To do:
The answer must reproduce every record exactly, with all pictures omitted.
################
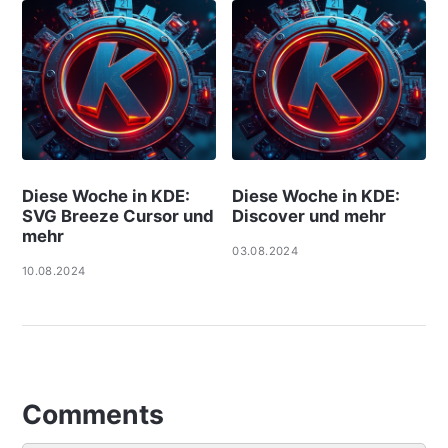
Diese Woche in KDE:
Diese Woche in KDE:
SVG Breeze Cursor und
Discover und mehr
mehr
03.08.2024
10.08.2024
Comments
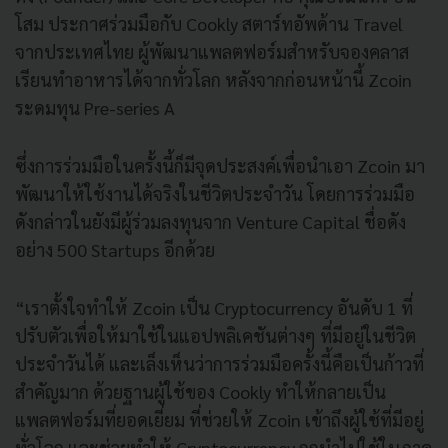
โสม ประกาศร่วมมือกับ Cookly สตาร์ทอัพด้าน Travel
จากประเทศไทย ผู้พัฒนาแพลตฟอร์มสำหรับจองคลาส
เรียนทำอาหารได้จากทั่วโลก หลังจากก่อนหน้านี้ Zcoin
ระดมทุน Pre-series A
ซึ่งการร่วมมือในครั้งนี้ก็มีจุดประสงค์เพื่อนำเอา Zcoin มา
พัฒนาให้ใช้งานได้จริงในชีวิตประจำวัน โดยการร่วมมือ
ดังกล่าวในยังมีผู้ร่วมลงทุนจาก Venture Capital ชื่อดัง
อย่าง 500 Startups อีกด้วย
“เราตั้งใจทำให้ Zcoin เป็น Cryptocurrency อันดับ 1 ที่
ปรับตัวเพื่อให้มาใช้ในแอปพลิเคชันต่างๆ ที่มีอยู่ในชีวิต
ประจำวันได้ และเล็งเห็นว่าการร่วมมือครั้งนี้คือเป็นก้าวที่
สำคัญมาก ด้วยฐานผู้ใช้ของ Cookly ทำให้กลายเป็น
แพลตฟอร์มที่ยอดเยี่ยม ที่ช่วยให้ Zcoin เข้าถึงผู้ใช้ที่มีอยู่
ทั่วโลก และช่วยทำให้ Cryptocurrency ถูกนำไปใช้ในภาค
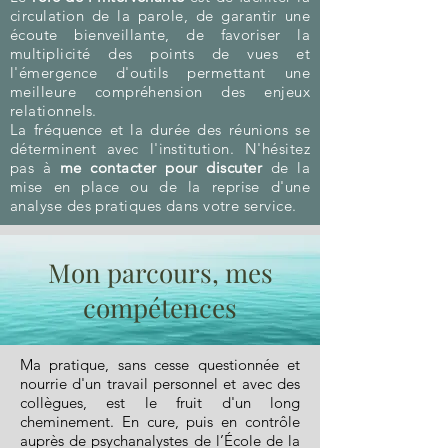
circulation de la parole, de garantir une
écoute bienveillante, de favoriser la
multiplicité des points de vues et
l'émergence d'outils permettant une
meilleure compréhension des enjeux
relationnels.
La fréquence et la durée des réunions se
déterminent avec l'institution. N'hésitez
pas à
me contacter pour discuter
de la
mise en place ou de la reprise d'une
analyse des pratiques dans votre service.
Mon parcours, mes
compétences
Ma pratique, sans cesse questionnée et
nourrie d'un travail personnel et avec des
collègues, est le fruit d'un long
cheminement. En cure, puis en contrôle
auprès de psychanalystes de l’École de la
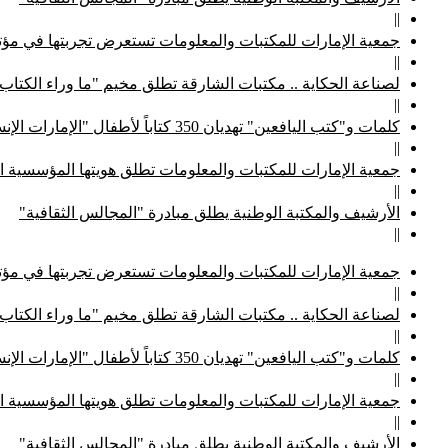
||
جمعية الإمارات للمكتبات والمعلومات تستعرض تجربتها في مؤتم
||
لصناعة الحكاية .. مكتبات الشارقة تطلق مخيم "ما وراء الكتاب
||
كلمات و"كتب اليافعين" تهديان 350 كتاباً لأطفال "الإمارات الإنسانية"
||
جمعية الإمارات للمكتبات والمعلومات تطلق هويتها المؤسسية ا
||
الأرشيف والمكتبة الوطنية يطلق مبادرة "المجالس الثقافية"
||
جمعية الإمارات للمكتبات والمعلومات تستعرض تجربتها في مؤتم
||
لصناعة الحكاية .. مكتبات الشارقة تطلق مخيم "ما وراء الكتاب
||
كلمات و"كتب اليافعين" تهديان 350 كتاباً لأطفال "الإمارات الإنسانية"
||
جمعية الإمارات للمكتبات والمعلومات تطلق هويتها المؤسسية ا
||
الأرشيف والمكتبة الوطنية يطلق مبادرة "المجالس الثقافية"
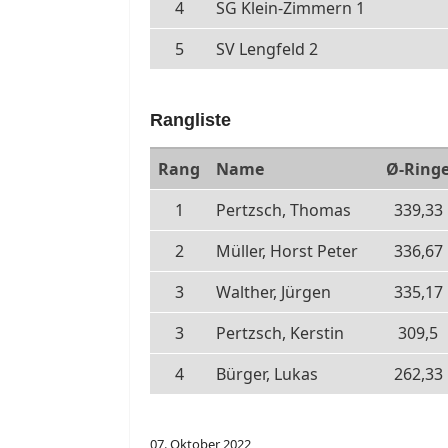
4
SG Klein-Zimmern 1
5
SV Lengfeld 2
Rangliste
Rang
Name
Ø-Ring
1
Pertzsch, Thomas
339,33
2
Müller, Horst Peter
336,67
3
Walther, Jürgen
335,17
3
Pertzsch, Kerstin
309,5
4
Bürger, Lukas
262,33
07. Oktober 2022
################
Reply to the task:
Diese Woche in KDE:
Diese Woche in KDE:
SVG Breeze Cursor und
Discover und mehr
mehr
03.08.2024
10.08.2024
Comments
โสม ประกาศร่วมมือกับ Cookly สตาร์ทอัพด้าน Travel
จากประเทศไทย ผู้พัฒนาแพลตฟอร์มสำหรับจองคลาส
เรียนทำอาหารได้จากทั่วโลก หลังจากก่อนหน้านี้ Zcoin
ระดมทุน Pre-series A
ซึ่งการร่วมมือในครั้งนี้ก็มีจุดประสงค์เพื่อนำเอา Zcoin มา
พัฒนาให้ใช้งานได้จริงในชีวิตประจำวัน โดยการร่วมมือ
ดังกล่าวในยังมีผู้ร่วมลงทุนจาก Venture Capital ชื่อดัง
อย่าง 500 Startups อีกด้วย
“เราตั้งใจทำให้ Zcoin เป็น Cryptocurrency อันดับ 1 ที่
ปรับตัวเพื่อให้มาใช้ในแอปพลิเคชันต่างๆ ที่มีอยู่ในชีวิต
ประจำวันได้ และเล็งเห็นว่าการร่วมมือครั้งนี้คือเป็นก้าวที่
สำคัญมาก ด้วยฐานผู้ใช้ของ Cookly ทำให้กลายเป็น
แพลตฟอร์มที่ยอดเยี่ยม ที่ช่วยให้ Zcoin เข้าถึงผู้ใช้ที่มีอยู่
ทั่วโลก และช่วยทำให้ Cryptocurrency ถูกนำไปใช้ในภาค
circulation de la parole, de garantir une
écoute bienveillante, de favoriser la
multiplicité des points de vues et
l'émergence d'outils permettant une
meilleure compréhension des enjeux
relationnels.
La fréquence et la durée des réunions se
déterminent avec l'institution. N'hésitez
pas à
me contacter pour discuter
de la
mise en place ou de la reprise d'une
analyse des pratiques dans votre service.
Mon parcours, mes
compétences
Ma pratique, sans cesse questionnée et
nourrie d'un travail personnel et avec des
collègues, est le fruit d'un long
cheminement. En cure, puis en contrôle
auprès de psychanalystes de l’École de la
||
جمعية الإمارات للمكتبات والمعلومات تستعرض تجربتها في مؤتم
||
لصناعة الحكاية .. مكتبات الشارقة تطلق مخيم "ما وراء الكتاب
||
كلمات و"كتب اليافعين" تهديان 350 كتاباً لأطفال "الإمارات الإنسانية"
||
جمعية الإمارات للمكتبات والمعلومات تطلق هويتها المؤسسية ا
||
الأرشيف والمكتبة الوطنية يطلق مبادرة "المجالس الثقافية"
||
جمعية الإمارات للمكتبات والمعلومات تستعرض تجربتها في مؤتم
||
لصناعة الحكاية .. مكتبات الشارقة تطلق مخيم "ما وراء الكتاب
||
كلمات و"كتب اليافعين" تهديان 350 كتاباً لأطفال "الإمارات الإنسانية"
||
جمعية الإمارات للمكتبات والمعلومات تطلق هويتها المؤسسية ا
||
الأرشيف والمكتبة الوطنية يطلق مبادرة "المجالس الثقافية"
4
SG Klein-Zimmern 1
5
SV Lengfeld 2
Rangliste
Rang
Name
Ø-Ring
1
Pertzsch, Thomas
339,33
2
Müller, Horst Peter
336,67
3
Walther, Jürgen
335,17
3
Pertzsch, Kerstin
309,5
4
Bürger, Lukas
262,33
07. Oktober 2022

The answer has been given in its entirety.